Posted by 09:33 AM | TrackBack
February 05, 2004
Electronic delivery ain't no record store
I bought a song and later an album off of the iTunes Music Store today and two problems came to mind:
1) I bought a single song while I was doing a zillion other things (other downloads, IM, ssh sessions on multiple servers, email checks) and there's a two second bad chunk in the middle of the song that's kind of like a CD skip but with more feedback. Maybe it was due to all the other network traffic, where do I exchange the downloaded song for a complete file? Can't iTunes check the download against a hash and redownload it if there's a mismatch?
2) I bought a "greatest hits" album from the same group and realized the single download I bought five minutes before is on it. How can I return my single song purchase? Could the iTMS given me a discount before I bought the same song twice?
Posted by 09:13 AM | TrackBack
February 03, 2004
Everything old is new again
I can't get enough of The Grey Album, a remix by DJ Danger Mouse of the entire Jay Z Black Album using nothing but Beatles White Album samples throughout.
Find it on your local usenet server, just like it was 1995 and you were in college downloading binaries again.
Posted by 08:10 AM | TrackBack
February 01, 2004
Does CBS think we're that stupid?
I'd like to someday live in a country where a quick nipple shown on TV isn't the end of civilization, and that's not what irks me about the halftime show tonight. What does get me about the Superbowl halftime show is CBS insisting it was an accident, calling it a "wardrobe malfunction."
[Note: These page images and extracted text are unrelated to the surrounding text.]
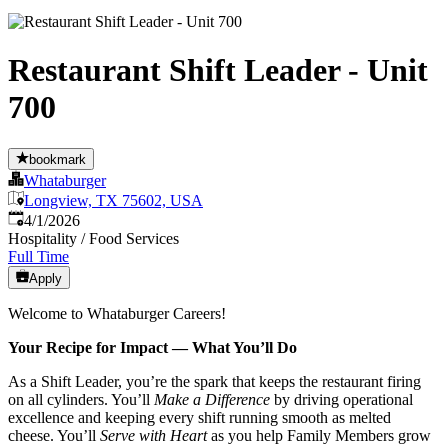
Restaurant Shift Leader - Unit
700
bookmark
Whataburger
Longview, TX 75602, USA
Published
:
4/1/2026
Hospitality / Food Services
Full Time
Apply
Welcome to Whataburger Careers!
Your Recipe for Impact — What You’ll Do
As a Shift Leader, you’re the spark that keeps the restaurant firing
on all cylinders. You’ll
Make a Difference
by driving operational
excellence and keeping every shift running smooth as melted
cheese. You’ll
Serve with Heart
as you help Family Members grow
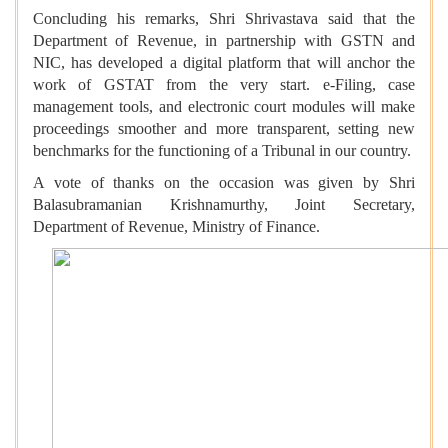
Concluding his remarks, Shri Shrivastava said that the
Department of Revenue, in partnership with GSTN and
NIC, has developed a digital platform that will anchor the
work of GSTAT from the very start. e-Filing, case
management tools, and electronic court modules will make
proceedings smoother and more transparent, setting new
benchmarks for the functioning of a Tribunal in our country.
A vote of thanks on the occasion was given by Shri
Balasubramanian Krishnamurthy, Joint Secretary,
Department of Revenue, Ministry of Finance.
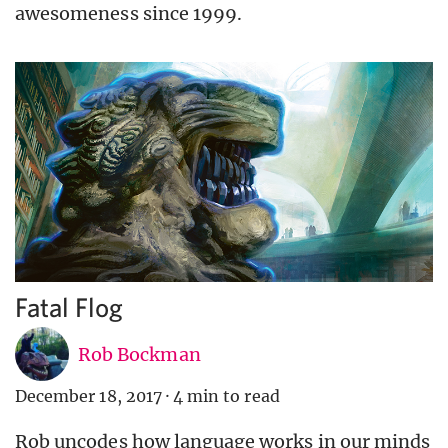
awesomeness since 1999.
Fatal Flog
Rob Bockman
December 18, 2017
·
4 min to read
Rob uncodes how language works in our minds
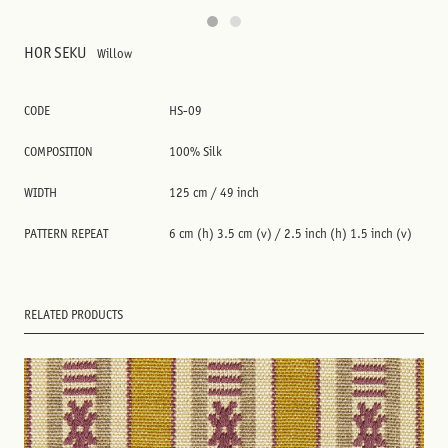
HOR SEKU
Willow
CODE
HS-09
COMPOSITION
100% Silk
WIDTH
125 cm / 49 inch
PATTERN REPEAT
6 cm (h) 3.5 cm (v) / 2.5 inch (h) 1.5 inch (v)
RELATED PRODUCTS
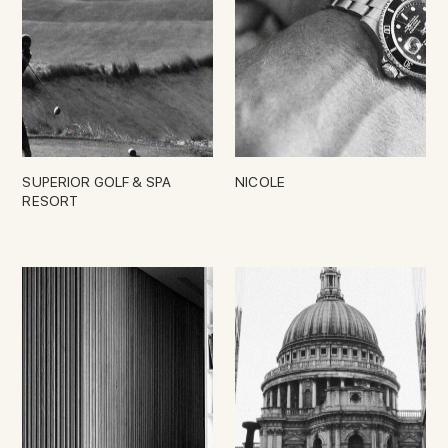
SUPERIOR GOLF & SPA
NICOLE
RESORT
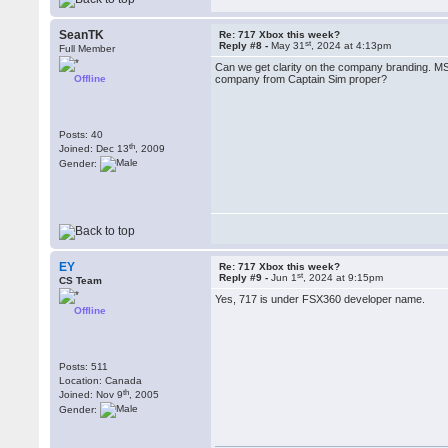
SeanTK
Re: 717 Xbox this week?
st
Reply #8 -
May 31
, 2024 at 4:13pm
Full Member
Can we get clarity on the company branding. MS
Offline
company from Captain Sim proper?
Posts: 40
th
Joined: Dec 13
, 2009
Gender:
EY
Re: 717 Xbox this week?
st
Reply #9 -
Jun 1
, 2024 at 9:15pm
CS Team
Yes, 717 is under FSX360 developer name.
Offline
Posts: 511
Location: Canada
th
Joined: Nov 9
, 2005
Gender:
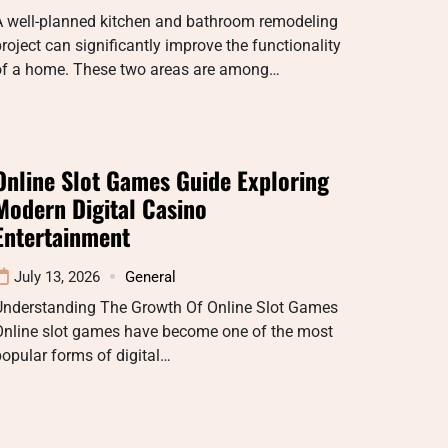
A well-planned kitchen and bathroom remodeling
roject can significantly improve the functionality
of a home. These two areas are among…
Online Slot Games Guide Exploring
Modern Digital Casino
Entertainment
July 13, 2026
General
Understanding The Growth Of Online Slot Games
Online slot games have become one of the most
opular forms of digital…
It's funny, when you collect the evidence, I wonder if CBS really thinks the public is stupid enough to believe it:
1. It was planned from the start.
2. There are snaps on her outfit clearly visible, designed to be unsnapped. Most garments are sewn together sans snaps and don't fall apart.
3. She's wearing a "nipple shield" to partially cover her breast. If it was unplanned why on earth would she have this huge chunk of metal there? Was it to skirt some FCC rule against an entirely naked breast?
4. Worst of all: She has a single coming out which is coincidentally being rushed to the airwaves based on the "overwhelming worldwide demand." Check the timestamp on the bogus press release, it was posted before the game was even over.
Is it all a big coincidence or is this how controversy is manufactured to sell records these days?